Marl. Seit etwas mehr als einem Monat lädt der Künstler Mischa Kuball mit seiner Installation Les Fleurs du Mal Blumen für Marl Marler Bürger ein, an einem Kunstprojekt mitzuwirken, indem sie ganz praktisch Blumen in die Vase am Fuß der Rathaustreppe stellen. Am 1. Mai durften es gern rote Nelken sein.
Ist die Idee, sich aktiv an Kunst zu beteiligen und die Stadt unter neuen Aspekten zu betrachten, bei den Marlern angekommen? Warum sollen jetzt rote Nelken in der Vase?
Mischa Kuball: Vor ein paar Tagen erreichte mich eine E-Mail aus Marl: "... zum ersten Mal ist die Vase leer - keine frischen Blumen." Ich schrieb zurück: Vor sechs Wochen gab es noch keine Vase! Es steht für mich symbolisch für den eingegangenen Prozess in der Stadt - die Leute kommen, sehen und handeln, im Bewusstsein für ihre Stadt. Das ist Teil der Idee des Museums und Teil meiner Geste an die Stadt Marl.
Welche Aktionen mit Bürgern sind in den nächsten Monaten geplant?
Wir haben uns in den letzten Wochen mit sehr unterschiedlichen Gruppen in Marl getroffen. Mich hat sehr berührt, wie viel spürbare Sorge aber auch Interesse an Veränderung im Sinne "einer besseren Stadt" in Marl abrufbar ist. Das wollen wir jetzt auch zum Anlass nehmen und mit der Marler VHS auf Initiative von Stefanie Röttger am 2. Juli einen ganztägigen Workshop veranstalten.
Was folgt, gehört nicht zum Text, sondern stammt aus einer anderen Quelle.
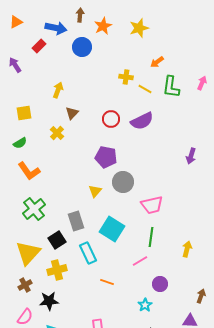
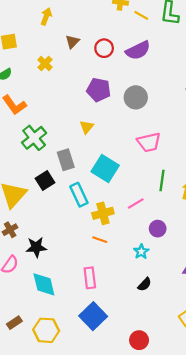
brown triangle: (72, 113) -> (72, 42), moved
gray circle: (123, 182) -> (136, 97), moved
green cross: (34, 209) -> (34, 138), moved
green line: (151, 237) -> (162, 180), moved
yellow cross: (57, 270) -> (103, 213), moved
orange line: (107, 282) -> (100, 240), moved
Übersetzt bedeutet der Schriftzug am Rathaus "Les Fleurs du Mal" "Die Blumen des Bösen". Hat jemand Anstoß genommen, dass diese Worte ausgerechnet am Rathaus leuchten?
Eine interessante Frage, die ja von Anbeginn auch immer wieder an das Projekt gestellt wurde: Kann und darf man an das Marler Rathaus "Die Blumen des Bösen" mit Leuchtschrift weithin sichtbar schreiben? Gibt man nicht sich und die politische Führung der Ironie preis ... ? Das Gegenteil scheint der Fall. Es werden Stimmen deutlich, die sagen, hier wird auf den nötigen Sinneswandel in der Stadt hingewiesen. Die Stadt braucht mehr bürgerschaftliches Engagement, alle sind gefragt. In einer Diskussion mit Schülern der Klasse 6b der Willy-Brandt-Gesamtschule kam die Idee auf, dass manchmal Blumen mit ihren Farben und ihrem Duft betören und zum Beispiel Insekten anlocken - aber in Wahrheit giftig sind! Das ist doch eine Form der Sensibilität, die auf eine andere Wahrnehmung auch von Stadt abzielt.
Was nehmen Sie selbst aus diesem Kunstprojekt mit- und was haben Sie bei ihren Begegnungen in der Stadt über Marl gelernt?
Ich bin noch mittendrin, mitten in der Frage, welche Rolle übernimmt das Museum außerhalb der eigenen Wände in der Entwicklung eines neuen Stadtbegriffs? Das Besondere an Marl - und das hat mich wirklich sehr positiv eingenommen - ist, dass die Menschen auch richtig dran bleiben, wenn sie sich für eine Idee entscheiden. Marl ist eben zu so einem selbstkritischen Kommentar fähig, der ja auch sagt, schaut her, es ist nicht alles "rosig" hier bei uns. Aber wir packen es an! Man sollte nicht alles auf fehlende finanzielle Mittel schieben. Ideen können andere Mittel freisetzen!
Bis Ende des Jahres soll Mischa Kuballs interaktives Kunstprojekt "Les Fleurs du Mal - Blumen für Marl" unter Beteiligung der Marler Bürger fortgesetzt werden. Die Marler Zeitung berichtet über Aktionen und Diskussionen zum Thema.